Output each record in full, exactly as it stands.

***** Provided data

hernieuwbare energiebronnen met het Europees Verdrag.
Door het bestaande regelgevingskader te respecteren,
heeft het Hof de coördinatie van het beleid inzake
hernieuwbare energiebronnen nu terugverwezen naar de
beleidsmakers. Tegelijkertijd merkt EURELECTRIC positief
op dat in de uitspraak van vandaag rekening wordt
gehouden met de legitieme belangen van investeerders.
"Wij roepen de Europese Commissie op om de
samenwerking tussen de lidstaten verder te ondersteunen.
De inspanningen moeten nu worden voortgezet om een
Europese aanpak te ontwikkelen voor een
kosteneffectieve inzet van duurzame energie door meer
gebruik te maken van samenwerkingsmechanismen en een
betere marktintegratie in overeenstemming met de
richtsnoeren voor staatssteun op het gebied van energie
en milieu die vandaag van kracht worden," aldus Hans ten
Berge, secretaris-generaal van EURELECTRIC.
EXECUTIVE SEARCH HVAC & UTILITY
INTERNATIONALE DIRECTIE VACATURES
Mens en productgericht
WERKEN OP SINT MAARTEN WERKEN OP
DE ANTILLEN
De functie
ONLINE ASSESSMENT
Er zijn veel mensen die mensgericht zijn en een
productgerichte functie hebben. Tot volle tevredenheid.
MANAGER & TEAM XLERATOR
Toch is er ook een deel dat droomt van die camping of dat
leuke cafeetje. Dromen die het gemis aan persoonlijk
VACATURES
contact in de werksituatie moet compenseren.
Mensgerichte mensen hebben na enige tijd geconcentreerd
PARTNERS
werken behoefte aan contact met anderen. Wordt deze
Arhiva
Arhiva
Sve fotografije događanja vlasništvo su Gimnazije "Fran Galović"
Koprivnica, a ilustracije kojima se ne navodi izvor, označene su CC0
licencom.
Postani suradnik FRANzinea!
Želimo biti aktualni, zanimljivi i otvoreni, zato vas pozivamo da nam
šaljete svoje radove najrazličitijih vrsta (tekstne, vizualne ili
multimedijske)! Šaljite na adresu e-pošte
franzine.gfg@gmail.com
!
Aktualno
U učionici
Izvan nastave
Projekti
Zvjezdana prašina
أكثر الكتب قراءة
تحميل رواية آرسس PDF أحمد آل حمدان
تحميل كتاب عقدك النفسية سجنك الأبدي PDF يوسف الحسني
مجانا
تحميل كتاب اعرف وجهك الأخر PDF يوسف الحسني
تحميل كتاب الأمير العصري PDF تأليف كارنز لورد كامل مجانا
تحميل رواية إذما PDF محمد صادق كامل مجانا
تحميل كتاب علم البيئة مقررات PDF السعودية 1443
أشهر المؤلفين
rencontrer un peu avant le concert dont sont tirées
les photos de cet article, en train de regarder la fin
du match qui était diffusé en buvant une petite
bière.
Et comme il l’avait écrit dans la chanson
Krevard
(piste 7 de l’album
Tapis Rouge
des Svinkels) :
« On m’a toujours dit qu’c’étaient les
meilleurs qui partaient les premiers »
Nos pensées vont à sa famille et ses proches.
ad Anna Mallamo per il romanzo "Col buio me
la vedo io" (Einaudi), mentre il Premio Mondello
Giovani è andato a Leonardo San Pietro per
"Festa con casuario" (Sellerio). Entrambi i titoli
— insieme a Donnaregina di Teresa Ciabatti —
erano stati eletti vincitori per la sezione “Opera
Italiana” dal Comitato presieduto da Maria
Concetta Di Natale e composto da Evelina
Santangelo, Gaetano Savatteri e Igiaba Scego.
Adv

**********

- _Solution to the problem_
hernieuwbare energiebronnen met het Europees Verdrag.
Door het bestaande regelgevingskader te respecteren,
heeft het Hof de coördinatie van het beleid inzake
hernieuwbare energiebronnen nu terugverwezen naar de
beleidsmakers. Tegelijkertijd merkt EURELECTRIC positief
op dat in de uitspraak van vandaag rekening wordt
gehouden met de legitieme belangen van investeerders.
"Wij roepen de Europese Commissie op om de
samenwerking tussen de lidstaten verder te ondersteunen.
De inspanningen moeten nu worden voortgezet om een
Europese aanpak te ontwikkelen voor een
kosteneffectieve inzet van duurzame energie door meer
gebruik te maken van samenwerkingsmechanismen en een
betere marktintegratie in overeenstemming met de
richtsnoeren voor staatssteun op het gebied van energie
en milieu die vandaag van kracht worden," aldus Hans ten
Berge, secretaris-generaal van EURELECTRIC.
EXECUTIVE SEARCH HVAC & UTILITY
INTERNATIONALE DIRECTIE VACATURES
Mens en productgericht
WERKEN OP SINT MAARTEN WERKEN OP
DE ANTILLEN
De functie
ONLINE ASSESSMENT
Er zijn veel mensen die mensgericht zijn en een
productgerichte functie hebben. Tot volle tevredenheid.
MANAGER & TEAM XLERATOR
Toch is er ook een deel dat droomt van die camping of dat
leuke cafeetje. Dromen die het gemis aan persoonlijk
VACATURES
contact in de werksituatie moet compenseren.
Mensgerichte mensen hebben na enige tijd geconcentreerd
PARTNERS
werken behoefte aan contact met anderen. Wordt deze
Arhiva
Arhiva
Sve fotografije događanja vlasništvo su Gimnazije "Fran Galović"
Koprivnica, a ilustracije kojima se ne navodi izvor, označene su CC0
licencom.
Postani suradnik FRANzinea!
Želimo biti aktualni, zanimljivi i otvoreni, zato vas pozivamo da nam
šaljete svoje radove najrazličitijih vrsta (tekstne, vizualne ili
multimedijske)! Šaljite na adresu e-pošte
franzine.gfg@gmail.com
!
Aktualno
U učionici
Izvan nastave
Projekti
Zvjezdana prašina
أكثر الكتب قراءة
تحميل رواية آرسس PDF أحمد آل حمدان
تحميل كتاب عقدك النفسية سجنك الأبدي PDF يوسف الحسني
مجانا
تحميل كتاب اعرف وجهك الأخر PDF يوسف الحسني
تحميل كتاب الأمير العصري PDF تأليف كارنز لورد كامل مجانا
تحميل رواية إذما PDF محمد صادق كامل مجانا
تحميل كتاب علم البيئة مقررات PDF السعودية 1443
أشهر المؤلفين
rencontrer un peu avant le concert dont sont tirées
les photos de cet article, en train de regarder la fin
du match qui était diffusé en buvant une petite
bière.
Et comme il l’avait écrit dans la chanson
Krevard
(piste 7 de l’album
Tapis Rouge
des Svinkels) :
« On m’a toujours dit qu’c’étaient les
meilleurs qui partaient les premiers »
Nos pensées vont à sa famille et ses proches.
ad Anna Mallamo per il romanzo "Col buio me
la vedo io" (Einaudi), mentre il Premio Mondello
Giovani è andato a Leonardo San Pietro per
"Festa con casuario" (Sellerio). Entrambi i titoli
— insieme a Donnaregina di Teresa Ciabatti —
erano stati eletti vincitori per la sezione “Opera
Italiana” dal Comitato presieduto da Maria
Concetta Di Natale e composto da Evelina
Santangelo, Gaetano Savatteri e Igiaba Scego.
Adv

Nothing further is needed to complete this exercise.